マクロな要因が影響を及ぼす金(ゴールド)と金融の世界を毎日ウォッチする男が日常から市場動向まで思うところを書き綴ります。

「金利差拡大で円安」とは、安易な・・・  

2022年02月02日 21時16分32秒 | 金融市場の話題

FRBの引き締め前倒し、加速観測が利上げ回数の面では年内7回予想が出たところで打ち止めになったのは、そもそも3月を含めて年内7回しか会合はないわけで、行きつくところまで行ったということに。利上げ幅があるが、仮に3月を50bp(0.5%)で始めたとしても、(よほどインフレが過熱しない限り)そのまま50を続けるとは考えにくい。理屈の上では先週発表されたコアPCE(個人消費支出)デフレータの水準まで引き上げるとも言えなくもないが、理屈なので。。そのうち落ち着くだろうが、直近は4.9%なのでムリ。後はバランスシートの縮小のペースおよび方法だが、償還分をそのまま吸収することで実行されるようだが、先週のFOMC声明文とは別の説明文書では、十分な証券保有残高を維持するとして米国債を主な保有証券とするとしている。つまりMBS(住宅債券)を中心に減らしていこうということで、住宅ローン金利の押し上げ要因になりそうだ。

 

・・・で、何を書こうとしているかと言うと、他中銀(他国)との引き締めペースの違い(=金利差)から「ドル高」見通しを立てる向きも多いと思われるのだが、果たしてどうかということ。
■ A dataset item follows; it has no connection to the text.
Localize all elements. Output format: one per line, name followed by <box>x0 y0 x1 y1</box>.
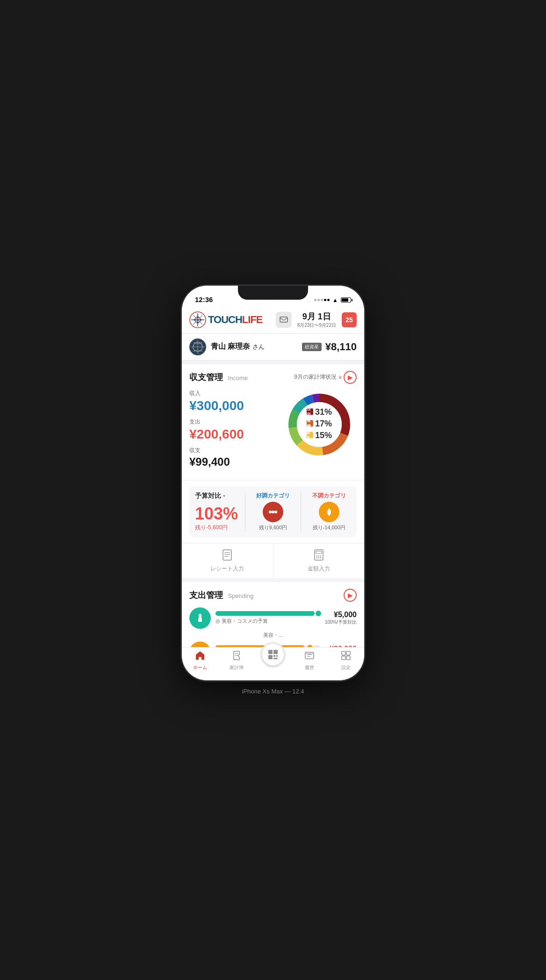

25(0.25%)ずつ仮に3月含め7回上げるとして年末には政策金利は1.75%になる。3月を50にしたら2.0%になる。昔の感覚では2%の水準くらい何ということもないが、全体的に借金(借入)が記録的に膨らんでいるので、これはアウトでしょう・・と。そういえば本日、日本時間早朝のニュースに米国政府の累積債務が初めて30兆ドルを突破したというのがあった。115円換算で3450兆円にもなる。先日書いたが、マージンデット(Margin Debt、株式信用残)が12月時点で9100億ドルにも膨れ上がっている。さすがに長期金利も上がるだろうが、「悪い金利上昇」なると思われる。スポイルされて借金を重ねた結果、金利上昇に経済が脆くなっていると思われるので、短期間に2%への上昇は、やはり危険だろう・・・と。

そう考えたとき、予想とはいえ、そこまでの引き締め見通しが出ているドル相場だが、例えば反対側の円はどうなのよ・・・ということになる。

このままの緩和状態を続けると黒田総裁は宣うが、「このまま」であって、さらなる緩和策はないわけだ。ここにきてさすがの日本企業も調達コストの上昇に音を上げ価格転嫁が始まっている。インフレの面でも日本はガラパゴス化とは行くまい。予想段階だが、引き締め観測が合理的な限界まで行きついているドルに対し、これから見通しが動きそうなのが円とすれば、動く方向は緩和策の終了見通し、あるいは市場金利の上昇ということにならないか。市場金利は日銀が抑えるというのなら、まさにマネタイゼーションを名実ともに認めることにつながる。

いま足元でユーロドルに動きが出てドル指数が下げているのだが、22年も引き続き利上げの利の字も浮かびませんと言っていたラガルド総裁率いるECBだが、そうも言ってられないんじゃないの、との見方が浮上していることがある。「(何度も断るが)予想段階」だが行きついたドルと、(政策的に)動きのなかった日欧に動く兆しが出てくると、大勢とは逆の動きが生まれる可能性がありそうだ。